§ **WHAT IS BEING ASKED**: While reading through the material below, copy each line that holds the word "Edition".

── AVAILABLE DATA ──

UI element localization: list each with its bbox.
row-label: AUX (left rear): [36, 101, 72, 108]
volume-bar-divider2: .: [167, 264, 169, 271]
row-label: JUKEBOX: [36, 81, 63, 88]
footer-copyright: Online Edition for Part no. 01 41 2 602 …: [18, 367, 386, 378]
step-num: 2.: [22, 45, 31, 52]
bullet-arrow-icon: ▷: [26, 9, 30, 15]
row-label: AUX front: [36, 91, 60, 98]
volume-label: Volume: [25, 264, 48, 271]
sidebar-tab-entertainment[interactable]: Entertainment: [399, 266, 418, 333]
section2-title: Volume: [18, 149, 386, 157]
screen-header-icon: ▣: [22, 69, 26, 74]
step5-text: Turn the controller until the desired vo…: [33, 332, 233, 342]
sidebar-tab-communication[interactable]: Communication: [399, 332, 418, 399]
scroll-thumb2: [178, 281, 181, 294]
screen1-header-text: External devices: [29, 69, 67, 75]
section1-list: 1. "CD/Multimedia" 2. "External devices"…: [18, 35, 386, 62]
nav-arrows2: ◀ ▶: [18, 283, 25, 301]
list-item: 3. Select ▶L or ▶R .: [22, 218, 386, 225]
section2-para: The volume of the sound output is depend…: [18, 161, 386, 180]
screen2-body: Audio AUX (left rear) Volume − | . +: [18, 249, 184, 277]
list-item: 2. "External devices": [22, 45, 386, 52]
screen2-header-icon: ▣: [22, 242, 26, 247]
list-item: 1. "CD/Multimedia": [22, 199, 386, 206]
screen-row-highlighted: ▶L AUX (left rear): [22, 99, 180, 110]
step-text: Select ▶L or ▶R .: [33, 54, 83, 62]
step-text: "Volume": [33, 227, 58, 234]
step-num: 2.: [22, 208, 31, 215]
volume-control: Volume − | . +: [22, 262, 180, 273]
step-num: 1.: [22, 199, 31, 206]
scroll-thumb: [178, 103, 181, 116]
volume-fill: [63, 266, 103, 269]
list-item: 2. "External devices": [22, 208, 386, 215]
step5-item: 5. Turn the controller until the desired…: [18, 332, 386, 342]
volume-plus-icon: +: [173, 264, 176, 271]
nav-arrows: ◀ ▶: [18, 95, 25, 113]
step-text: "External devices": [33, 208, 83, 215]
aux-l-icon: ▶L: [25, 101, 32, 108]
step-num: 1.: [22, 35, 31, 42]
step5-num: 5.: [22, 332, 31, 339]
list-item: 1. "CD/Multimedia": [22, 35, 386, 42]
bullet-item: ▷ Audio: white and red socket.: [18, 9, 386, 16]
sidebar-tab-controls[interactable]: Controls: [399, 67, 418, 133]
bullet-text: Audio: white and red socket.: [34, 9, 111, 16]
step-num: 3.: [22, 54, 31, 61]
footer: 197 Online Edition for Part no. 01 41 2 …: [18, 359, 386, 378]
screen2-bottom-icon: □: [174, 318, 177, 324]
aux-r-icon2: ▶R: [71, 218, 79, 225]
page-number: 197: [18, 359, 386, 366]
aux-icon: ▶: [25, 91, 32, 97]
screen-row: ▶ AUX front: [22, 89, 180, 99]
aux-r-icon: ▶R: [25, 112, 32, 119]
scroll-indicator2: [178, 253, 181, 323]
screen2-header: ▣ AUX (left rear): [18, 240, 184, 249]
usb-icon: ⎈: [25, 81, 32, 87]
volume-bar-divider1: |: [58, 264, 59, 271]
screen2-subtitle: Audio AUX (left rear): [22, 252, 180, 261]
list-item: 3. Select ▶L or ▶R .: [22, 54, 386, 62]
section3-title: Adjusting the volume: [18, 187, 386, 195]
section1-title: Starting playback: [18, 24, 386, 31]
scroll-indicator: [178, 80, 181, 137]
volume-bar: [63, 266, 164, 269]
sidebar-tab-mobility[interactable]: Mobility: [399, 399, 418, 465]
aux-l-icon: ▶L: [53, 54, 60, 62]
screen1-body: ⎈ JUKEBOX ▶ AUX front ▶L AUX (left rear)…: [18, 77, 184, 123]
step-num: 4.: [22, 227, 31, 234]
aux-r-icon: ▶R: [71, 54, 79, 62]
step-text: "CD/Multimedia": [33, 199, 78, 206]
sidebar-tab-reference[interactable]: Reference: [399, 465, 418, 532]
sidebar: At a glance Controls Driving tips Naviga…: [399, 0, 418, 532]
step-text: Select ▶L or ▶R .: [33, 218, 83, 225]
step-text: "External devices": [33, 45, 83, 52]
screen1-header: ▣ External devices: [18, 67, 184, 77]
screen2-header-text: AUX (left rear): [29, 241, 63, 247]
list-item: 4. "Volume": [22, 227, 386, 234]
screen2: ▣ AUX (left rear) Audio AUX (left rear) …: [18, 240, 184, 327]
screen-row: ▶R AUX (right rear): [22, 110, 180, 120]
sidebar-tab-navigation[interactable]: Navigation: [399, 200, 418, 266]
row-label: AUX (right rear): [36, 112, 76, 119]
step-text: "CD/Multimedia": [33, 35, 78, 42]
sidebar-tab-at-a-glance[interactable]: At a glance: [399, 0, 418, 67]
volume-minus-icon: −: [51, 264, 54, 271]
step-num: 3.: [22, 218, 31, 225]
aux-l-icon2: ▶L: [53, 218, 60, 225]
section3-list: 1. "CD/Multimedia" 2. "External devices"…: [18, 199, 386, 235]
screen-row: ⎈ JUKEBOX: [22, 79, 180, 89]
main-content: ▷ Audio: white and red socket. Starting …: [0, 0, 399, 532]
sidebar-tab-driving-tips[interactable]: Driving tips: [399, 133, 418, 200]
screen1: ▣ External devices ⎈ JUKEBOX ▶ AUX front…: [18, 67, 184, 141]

───

§ **OUTPUT FOR THIS TASK**:
footer-copyright: Online Edition for Part no. 01 41 2 602 …: [18, 367, 386, 378]
footer: 197 Online Edition for Part no. 01 41 2 …: [18, 359, 386, 378]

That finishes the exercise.